I bring this up in relation to the early-modern concept of rumor because, like rumor, these viral conspiracy theories and the rhetoric that informs them are characterized by lacking a central point of origin. Fama exists, in part, to give form to the idea of rumor and scandal, rather than allowing it to exist as a shadow in the crowd. While the early moderns didn’t deal with virality in the same way that we understand it, there is a present unease with the capacity of dangerous or harmful rhetoric to catch fire and spiral out of control without the need of a Marc Antony or even a Jack Cade. Likewise, it seems as if part of the strength of an alt-right conspiracy theory like Pizzegate lies in its diffuseness. Rather than originating from a single source, it becomes part of a “wisdom of the crowd” and it can be shaped and reshaped as the present moment demands and as we have seen, it can be retrofitted into other conspiracy theories to construct a grand narrative of truth.
What interests me about these theories from the perspective of someone who studies the political applications of rhetoric is the way that the incited violence reads as a wholly unintended side-effect. Marc Antony and Henry II had very specific targets in mind when they spoke to their followers and there is little doubt that they intended that violence be done. These conspiracy theories, on the other hand, seem more intent on using rhetoric to construct a sense of purpose, a feeling of justified rage against an evil political other rather than a call to specific action against a target. Even though the original Pizzagate theory notes a specific crime and location, the revelation that someone believed this enough to take direct action feels shocking in a way that we don’t read into the story of Henry II, whose intent to cause violence is taken as a given.

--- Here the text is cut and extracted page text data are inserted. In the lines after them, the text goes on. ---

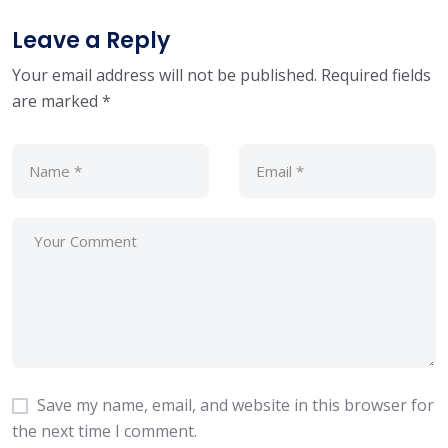
Leave a Reply
Your email address will not be published.
Required fields
are marked
*
Save my name, email, and website in this browser for
the next time I comment.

This is the danger posed by virality and its relationship to rhetoric, as Pizzagate seems to have been picked up not by individuals who legitimately believed the accusations, but those who understood its rhetorical usefulness as part of a massive disinformation campaign near the waning moments of an election. There was never a movement to free children from a Satanic cannibal cult, because those individuals who pushed the theory seemingly knew there were no children to be freed, but at least one person didn’t and that was all it took to create a near tragic standoff.
This is certainly not the vision of Fama that Virgil, Chaucer or Shakespeare would have imagined, but it is useful to think of the degree to which the underlying anxiety remains constant. Rhetoric can be a powerful tool to persuade when it is purposeful, it can be a powerful tool when it used carelessly, and it can be a powerful tool when it isn’t clearly being used for anything at all. While we as modern political subjects confront politically inflammatory rhetoric in a very different light than early modern audiences would have, many of the fears and anxieties persist. I hope that this series of posts has begun to shed light upon the echoes of contemporary political anxiety we can see in the narratives and fictions of the early modern world.
Evan Hixon is a PhD student in English at Syracuse University. His research centers on early modern British drama and political writing, with an emphasis on Shakespeare, Marlowe and Jonson. His dissertation examines representations of spies and informants in the works of early modern English dramatists.